• [BRIEF]:
Provide the number of lines of the records that include "재취직처는", with no other content.

[Page images and extracted text]
____________
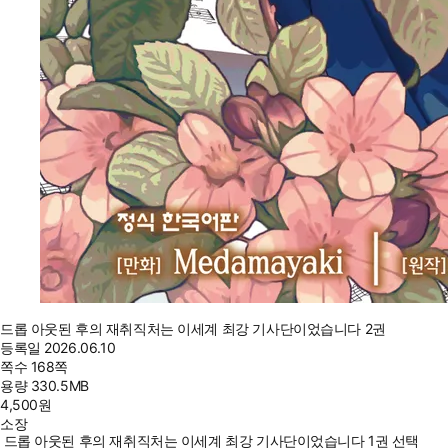
드롭 아웃된 후의 재취직처는 이세계 최강 기사단이었습니다 2권
등록일
2026.06.10
쪽수
168쪽
용량
330.5MB
4,500
원
소장
드롭 아웃된 후의 재취직처는 이세계 최강 기사단이었습니다 1권 선택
____________
• [REPLY]:
2